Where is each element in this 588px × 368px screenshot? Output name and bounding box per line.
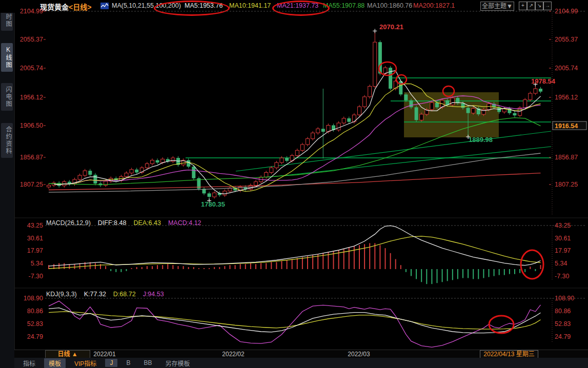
toolbar-item-3[interactable]: VIP指标	[70, 358, 101, 368]
ma-value-label: MA10:1941.17	[229, 2, 271, 9]
svg-text:-7.30: -7.30	[555, 273, 570, 280]
sidebar-tab-3[interactable]: 闪电图	[1, 83, 13, 111]
macd-value-label: MACD:4.12	[168, 219, 201, 227]
ma-value-label: MA200:1827.1	[413, 2, 455, 9]
svg-text:52.83: 52.83	[27, 320, 43, 328]
svg-text:2005.74: 2005.74	[20, 65, 43, 72]
topbar: 现货黄金<日线> MA(5,10,21,55,100,200) MA5:1953…	[0, 0, 588, 13]
svg-text:43.25: 43.25	[555, 222, 571, 229]
svg-text:-7.30: -7.30	[29, 273, 44, 280]
svg-text:5.34: 5.34	[31, 260, 43, 267]
period-label: <日线>	[69, 3, 91, 11]
svg-text:5.34: 5.34	[555, 260, 567, 267]
toolbar-item-1[interactable]: 指标	[18, 358, 40, 368]
date-tick-label: 2022/03	[348, 351, 370, 358]
pan-icon[interactable]: +	[519, 2, 527, 10]
sidebar-tab-4[interactable]: 合约资料	[1, 123, 13, 158]
toolbar-item-5[interactable]: B	[121, 359, 135, 367]
svg-text:1916.54: 1916.54	[555, 122, 578, 130]
toolbar-item-4[interactable]: J	[105, 359, 117, 367]
ma-value-label: MA5:1953.76	[185, 2, 222, 9]
svg-text:52.83: 52.83	[555, 320, 571, 328]
bottom-toolbar: 指标模板VIP指标JBBB另存模板	[14, 358, 588, 368]
kdj-value-label: D:68.72	[113, 291, 136, 298]
svg-text:2055.37: 2055.37	[555, 36, 578, 43]
kdj-header: KDJ(9,3,3)K:77.32D:68.72J:94.53	[46, 291, 171, 298]
ma-value-label: MA100:1860.76	[367, 2, 412, 9]
macd-value-label: DEA:6.43	[133, 219, 161, 227]
svg-text:1856.87: 1856.87	[555, 154, 578, 161]
svg-text:1906.50: 1906.50	[20, 122, 43, 129]
macd-value-label: MACD(26,12,9)	[46, 219, 91, 227]
date-tick-label: 2022/02	[222, 351, 244, 358]
ma-value-label: MA21:1937.73	[277, 2, 318, 9]
shift-right-icon[interactable]: →	[543, 2, 552, 10]
macd-header: MACD(26,12,9)DIFF:8.48DEA:6.43MACD:4.12	[46, 219, 209, 227]
macd-value-label: DIFF:8.48	[98, 219, 127, 227]
svg-text:43.25: 43.25	[27, 222, 43, 229]
svg-text:17.97: 17.97	[555, 247, 571, 254]
svg-text:30.61: 30.61	[555, 235, 571, 242]
scale-down-icon[interactable]: ↘	[535, 2, 543, 10]
svg-text:1807.25: 1807.25	[20, 181, 43, 188]
kline-chart-icon	[100, 2, 109, 12]
scale-up-icon[interactable]: ↗	[527, 2, 535, 10]
main-chart-area[interactable]	[45, 13, 551, 214]
svg-text:108.90: 108.90	[555, 295, 574, 302]
toolbar-item-6[interactable]: BB	[139, 359, 156, 367]
toolbar-item-7[interactable]: 另存模板	[160, 358, 194, 368]
kdj-value-label: K:77.32	[84, 291, 106, 298]
symbol-title: 现货黄金<日线>	[40, 2, 91, 12]
sidebar-tab-2[interactable]: K线图	[1, 43, 13, 72]
period-dropdown[interactable]: 日线 ▲	[45, 350, 90, 358]
kdj-value-label: J:94.53	[143, 291, 164, 298]
svg-text:2005.74: 2005.74	[555, 65, 578, 72]
svg-text:1807.25: 1807.25	[555, 181, 578, 188]
svg-text:24.79: 24.79	[555, 333, 571, 340]
svg-text:108.90: 108.90	[24, 295, 43, 302]
theme-selector-button[interactable]: 全部主题▼	[480, 2, 514, 11]
svg-text:1856.87: 1856.87	[20, 154, 43, 161]
kdj-value-label: KDJ(9,3,3)	[46, 291, 77, 298]
svg-text:17.97: 17.97	[27, 247, 43, 254]
svg-text:24.79: 24.79	[27, 333, 43, 340]
toolbar-item-2[interactable]: 模板	[44, 358, 66, 368]
chart-type-sidebar: 分时图K线图闪电图合约资料	[0, 0, 15, 368]
svg-text:80.86: 80.86	[27, 308, 43, 315]
current-date-box: 2022/04/13 星期三	[480, 350, 538, 358]
svg-text:80.86: 80.86	[555, 308, 571, 315]
macd-panel-area[interactable]	[45, 218, 551, 288]
date-tick-label: 2022/01	[93, 351, 115, 358]
svg-text:30.61: 30.61	[27, 235, 43, 242]
svg-text:2055.37: 2055.37	[20, 36, 43, 43]
trading-terminal-window: { "sidebar": {"tabs": [ {"label": "分时图",…	[0, 0, 588, 368]
ma-settings-label: MA(5,10,21,55,100,200)	[112, 2, 181, 9]
svg-text:1956.12: 1956.12	[555, 94, 578, 101]
svg-text:1956.12: 1956.12	[20, 94, 43, 101]
ma-value-label: MA55:1907.88	[323, 2, 364, 9]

• Prompt:
Look through the entries and find each line that has the string "chart". Copy those lines.

• Solved problem:
kline-chart-icon	[100, 2, 109, 12]
main-chart-area[interactable]	[45, 13, 551, 214]
chart-type-sidebar: 分时图K线图闪电图合约资料	[0, 0, 15, 368]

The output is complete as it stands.